Open Access News

News from the open access movement


Tuesday, September 28, 2004

OA info sharing reverses power in the pharma industry

Cheryll Barron, Big Pharma snared by net, The Guardian, September 26, 2004. The story of how injured families used open access listservs, blogs, and other web tools to collect evidence and build a movement to prove that GlaxoSmithKline was marketing a harmful drug for adolescent depression. Excerpt: "These activists had toiled in deepest obscurity - some of them, for a decade - until their discoveries were featured on a Panorama programme, 'Secrets of Seroxat', in autumn 2002....The outcry that followed forced GSK to make a stunning admission.
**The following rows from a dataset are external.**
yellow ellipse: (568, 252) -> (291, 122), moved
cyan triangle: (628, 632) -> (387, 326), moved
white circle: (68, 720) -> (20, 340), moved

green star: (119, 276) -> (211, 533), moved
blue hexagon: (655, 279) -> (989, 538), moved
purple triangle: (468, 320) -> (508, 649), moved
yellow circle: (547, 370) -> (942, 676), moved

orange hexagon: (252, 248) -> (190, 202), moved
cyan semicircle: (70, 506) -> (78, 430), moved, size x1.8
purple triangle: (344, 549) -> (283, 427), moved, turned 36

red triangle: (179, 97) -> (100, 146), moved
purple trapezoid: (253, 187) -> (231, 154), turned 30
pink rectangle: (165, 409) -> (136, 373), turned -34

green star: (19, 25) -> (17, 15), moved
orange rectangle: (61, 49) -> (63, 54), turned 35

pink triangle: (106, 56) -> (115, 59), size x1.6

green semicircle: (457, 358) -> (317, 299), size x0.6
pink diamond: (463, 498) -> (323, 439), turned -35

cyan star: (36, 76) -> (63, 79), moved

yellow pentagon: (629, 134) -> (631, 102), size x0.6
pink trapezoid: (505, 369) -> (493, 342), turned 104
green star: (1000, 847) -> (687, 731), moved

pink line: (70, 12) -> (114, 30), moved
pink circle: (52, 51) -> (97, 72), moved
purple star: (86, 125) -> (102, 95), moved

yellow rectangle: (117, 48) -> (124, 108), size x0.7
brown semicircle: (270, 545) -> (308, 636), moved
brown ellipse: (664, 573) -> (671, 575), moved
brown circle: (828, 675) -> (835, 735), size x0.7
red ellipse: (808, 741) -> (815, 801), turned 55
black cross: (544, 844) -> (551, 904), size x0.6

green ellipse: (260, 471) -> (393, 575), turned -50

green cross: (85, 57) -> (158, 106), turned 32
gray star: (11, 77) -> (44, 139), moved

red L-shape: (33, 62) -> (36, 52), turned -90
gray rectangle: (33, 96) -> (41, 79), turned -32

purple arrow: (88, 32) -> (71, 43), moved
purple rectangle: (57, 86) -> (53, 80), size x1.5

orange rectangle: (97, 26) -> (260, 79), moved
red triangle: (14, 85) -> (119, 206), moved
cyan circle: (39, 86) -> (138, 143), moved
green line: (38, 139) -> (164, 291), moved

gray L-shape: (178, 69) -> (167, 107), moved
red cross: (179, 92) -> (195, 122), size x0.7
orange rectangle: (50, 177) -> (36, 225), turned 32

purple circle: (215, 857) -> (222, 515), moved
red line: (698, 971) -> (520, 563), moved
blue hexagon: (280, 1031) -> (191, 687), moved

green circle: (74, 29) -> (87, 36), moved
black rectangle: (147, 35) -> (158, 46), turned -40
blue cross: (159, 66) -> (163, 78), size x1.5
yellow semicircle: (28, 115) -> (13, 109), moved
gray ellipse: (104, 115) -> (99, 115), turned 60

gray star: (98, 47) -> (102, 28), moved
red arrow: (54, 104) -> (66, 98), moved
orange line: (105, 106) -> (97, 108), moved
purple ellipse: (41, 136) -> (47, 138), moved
In June 2003, it corrected its prescribing instructions for Seroxat, revising its estimate of the risk of withdrawal symptoms from one in 500 to one in four....Infinitely more frightening than that reluctant confirmation of a drug's potential for harm was that in the years GSK spent denying it, this pharma had the backing of institutions that we, the public, rely on to protect us from poisoning by prescription....The internet was 'groaning with evidence'; over time, the 'cover-up became more obvious as the weight of scientific evidence got stronger and public protest grew'. Those are quotations from a magisterial history and analysis of the antidepressant crisis by two leading campaigners, Charles Medawar and Anita Hardon, in Medicines Out of Control?, a new book recommended by the Lancet as essential reading for members of the parliamentary committee examining pharma influence on health policy, whose hearings began last week. As critical to the pharmas' outing as the raw data on the internet was this medium's capacity for handling complexity - at the speed of firing neurons....Some of these sites also feature open access to years of correspondence between the activists and regulatory officials and pharma executives. Postings like these have allowed rapid international co-ordination between the campaigners."